Школа — большая классическая школа для мальчиков — стояла в центре города и помещалась в викторианском доме редкого безобразия, бестолковом, подслеповатом, замызганном и зловонном.

Я не пошел на утреннюю молитву, а повернул в лабораторию. Я вел в школе физику, и утренние часы у меня целиком посвящались практическим занятиям с шестиклассниками. Мне больше улыбалось готовить приборы для их опытов, чем принимать участие в совместных молениях.

Время от времени директор посылал учителям предписание всем как один присутствовать на утренней молитве — и все тщетно. Половина отговаривалась тем, что им важнее подготовиться к уроку, половина просто не являлась; я занимал промежуточное положение, примыкая то к одним, то к другим. Всем взял директор: горячо любил свое дело, бескорыстно служил ему, — но умением себя поставить природа его обделила напрочь. Ему бы пастором быть в каком-нибудь захолустье, где паствы — раз-два и обчелся.

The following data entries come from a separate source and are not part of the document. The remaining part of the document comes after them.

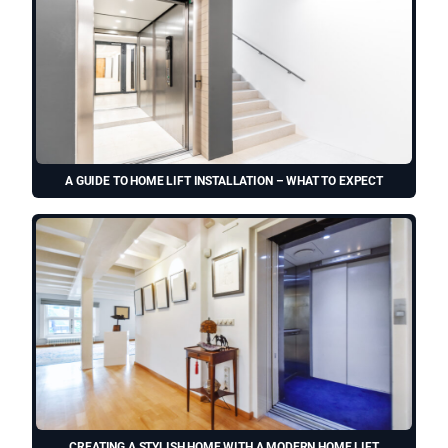
A GUIDE TO HOME LIFT INSTALLATION – WHAT TO EXPECT
CREATING A STYLISH HOME WITH A MODERN HOME LIFT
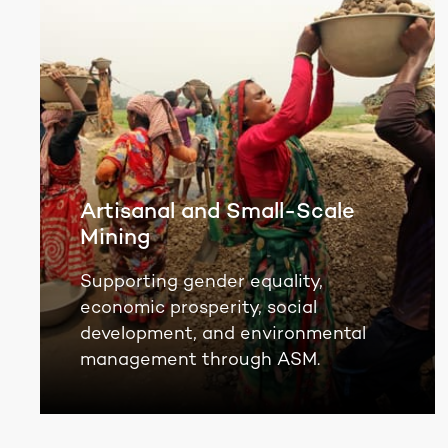
Artisanal and Small-Scale
Mining
Supporting gender equality,
economic prosperity, social
development, and environmental
management through ASM.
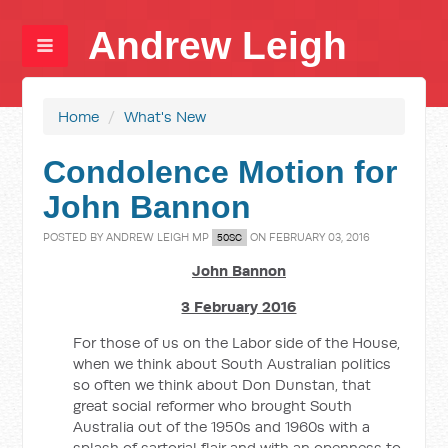
Andrew Leigh
Home
/
What's New
Condolence Motion for
John Bannon
POSTED BY
ANDREW LEIGH MP
ON FEBRUARY 03, 2016
50SC
John Bannon
3 February 2016
For those of us on the Labor side of the House,
when we think about South Australian politics
so often we think about Don Dunstan, that
great social reformer who brought South
Australia out of the 1950s and 1960s with a
splash of sartorial flair and with an openness to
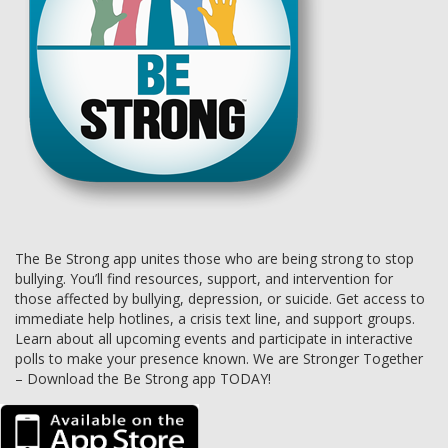
The Be Strong app unites those who are being strong to stop
bullying. You’ll find resources, support, and intervention for
those affected by bullying, depression, or suicide. Get access to
immediate help hotlines, a crisis text line, and support groups.
Learn about all upcoming events and participate in interactive
polls to make your presence known. We are Stronger Together
– Download the Be Strong app TODAY!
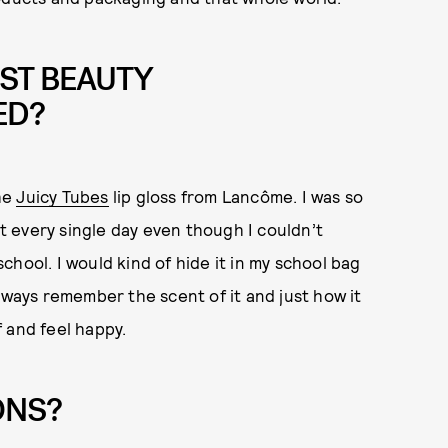
ST BEAUTY
ED?
the
Juicy Tubes
lip gloss from Lancôme. I was so
it every single day even though I couldn’t
hool. I would kind of hide it in my school bag
l always remember the scent of it and just how it
 and feel happy.
ONS?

До этой школы я больше нигде не преподавал, так что сравнивать мне было не с чем. Что же касается школы, в которой я учился, то обнаружилось, что и она сама, и три четверти того, чем я там занимался, у меня, как и у многих, выветрилось из головы — похоже, это у природы уловка на все случаи жизни, чтобы спасать нас от конфуза.

Невольно у меня сложилось впечатление, что наша школа нечто из ряда вон выходящее. Проталкиваясь по коридору в самый первый день, я нечаянно услышал, как один мальчишка, тоже, видимо, новенький, говорит другому:

— Какой-то сумасшедший дом, правда?

Шесть лет прошло, но по сей день это бесхитростное определение остается непревзойденным.

Закуток, отведенный под лабораторию для шестиклассников, находился на первом этаже, в конце здания, и пройти туда можно было только через основную лабораторию, которая сейчас пустовала. Пустовали, впрочем, оба помещения, но тишины не было ни тут, ни там. За окном, прямо в двух шагах, проносились с ревом автомобили, а наверху, надрывая глотки, дружно ревели школьники:

— Воспрянь от сна, душа!

Учеников в старшей группе шестого класса было четыре, восемнадцати и девятнадцати лет, и они ставили опыты попарно. В разгар моей работы, когда все шкафы стояли настежь, пожаловал первый. На вид совсем взрослый и со мной поздоровался по-свойски:

— Здорово, Джо. Погодка-то, красота какая!

Особенность местного диалекта в том, что на нем говорят не то скуля, не то огрызаясь — Фред на нем говорил врастяжку, сюсюкая, как маленький, и выражаясь с неряшливостью, свойственной жителям бедняцких окраин.

Школа была не на лучшем счету в городе, и шли в нее сплошь мальчики из низов среднего класса да верхушки рабочего. Фред был из рабочей семьи. Коренастый, крепкий, кожа землистая. Волосы смазаны бриллиантином, и вечно немытые руки — по-моему, грязь у него так липла к рукам из-за сальных волос.

Не один Фред — другие старшеклассники тоже большей частью называли меня по имени во внеурочное, а то и в урочное время. С первых дней я поставил себе целью держаться со школьниками без чинов — как иначе я мог бы выведать о них всю подноготную? — в чем и преуспел без особого труда, преимущественно позволяя им говорить все, что вздумается.

Стороннего наблюдателя наверняка повергли бы в удивление повадки моих учеников. Меня, как выяснилось, удивить было не так-то просто, вследствие чего повадки моих учеников в самом скором времени сделались и вовсе удивительны. Удостоверясь, что ничем, сказанным ими, меня не проймешь, юнцы вернулись к тому блаженному состоянию, в каком, по-видимому, пребывали, когда я отсутствовал.

Как-то раз старшеклассники несколько дней кряду самозабвенно подбирали прозвище для каждого из учителей. Мне досталось «Что-хошь-сойдет» — справедливо, на мой взгляд. По несчастью, мое небрежение к чинам выглядело чуть ли не бесчинством в глазах моего старшего преподавателя. Который считал, что меня надо уволить, и не упускал случая высказаться в этом смысле при директоре.